The Island

She couldn’t see anything.

She tried hitting the glass out with the flat of her hand. It didn’t move.

“I can’t see!”

Olivia smashed it with the butt of the rifle, and the windshield collapsed, spraying them with glass.

The walkie-talkie fizzed to life. “Give it up, Heather! You’re going to get yourself and the kids killed! Nobody wants that!” Matt said.

Olivia looked at her. “Do you want to answer?”

“Don’t worry about that. You just keep your head down.”

“I can answer him from down here.”

“There’s nothing to say.”

“Heather, please, pull over before anyone else gets hurt. We can talk this over. Ma agrees with me that this has gone on long enough. We can go back to the original plan,” Matt said.

She drove through the boggy grass and stole a look at the Hilux. The Toyota had much higher wheel arches and was making easier progress across the terrain.

But it was not so far to the sea now.

Another bullet sang past the car. She flinched after the bullet had already missed. Olivia sat up. Heather pushed her head down again.

Heather grabbed the walkie-talkie. “If we’re going to negotiate here, Matt, I suggest you stop shooting at us.”

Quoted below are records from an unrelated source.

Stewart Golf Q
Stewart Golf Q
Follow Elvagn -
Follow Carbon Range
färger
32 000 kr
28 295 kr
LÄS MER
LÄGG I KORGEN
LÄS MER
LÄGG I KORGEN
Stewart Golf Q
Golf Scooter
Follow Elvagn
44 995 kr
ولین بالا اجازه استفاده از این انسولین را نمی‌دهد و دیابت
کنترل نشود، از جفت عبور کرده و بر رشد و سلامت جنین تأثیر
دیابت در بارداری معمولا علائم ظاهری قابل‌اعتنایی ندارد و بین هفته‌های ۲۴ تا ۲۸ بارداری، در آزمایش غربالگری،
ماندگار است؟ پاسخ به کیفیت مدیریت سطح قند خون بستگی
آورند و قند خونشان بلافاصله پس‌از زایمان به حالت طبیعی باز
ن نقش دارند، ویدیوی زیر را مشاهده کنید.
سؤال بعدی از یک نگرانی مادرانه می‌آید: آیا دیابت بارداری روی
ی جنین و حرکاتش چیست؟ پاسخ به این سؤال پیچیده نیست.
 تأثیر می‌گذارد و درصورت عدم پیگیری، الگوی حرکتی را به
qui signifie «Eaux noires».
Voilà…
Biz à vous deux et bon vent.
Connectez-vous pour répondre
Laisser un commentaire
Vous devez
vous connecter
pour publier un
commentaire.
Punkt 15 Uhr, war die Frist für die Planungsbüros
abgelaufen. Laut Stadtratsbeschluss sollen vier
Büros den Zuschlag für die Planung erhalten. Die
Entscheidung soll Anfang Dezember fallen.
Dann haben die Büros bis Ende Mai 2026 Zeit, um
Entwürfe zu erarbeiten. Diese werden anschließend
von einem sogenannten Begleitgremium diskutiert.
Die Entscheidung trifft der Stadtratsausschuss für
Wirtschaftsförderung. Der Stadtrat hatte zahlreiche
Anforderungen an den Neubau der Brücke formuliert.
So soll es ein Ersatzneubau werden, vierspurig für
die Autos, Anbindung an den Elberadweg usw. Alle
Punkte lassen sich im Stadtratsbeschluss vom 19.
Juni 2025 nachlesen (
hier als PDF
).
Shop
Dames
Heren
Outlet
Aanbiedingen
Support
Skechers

There was a pause before Matt came back on. “We’ll stop shooting if you pull over,” Matt said.

“You stop shooting first and then we’ll talk.”

“Where are you going, Heather? This is pointless. There’s nowhere to go.”

“How much gas you got, Matthew? How’s that transmission?”

“We’re doing fine.”

Maybe they had enough gas for one car but not enough for the rest of the family to follow.

She looked in the rearview again. The Toyota was five car lengths behind them now.

She was hitting fifty miles an hour. A ridiculous speed on this terrain.

She hadn’t heard from Owen in thirty seconds. “Owen, are you OK back there?”

“Yeah.”

They hit something; the whole car shook and went up on two wheels for a second and then came down with a heavy thud.

Rearview.

Kate driving, Matt riding shotgun. With an actual shotgun. Ivan squeezed in there too. Ash from the bushfire they’d started falling now like snow.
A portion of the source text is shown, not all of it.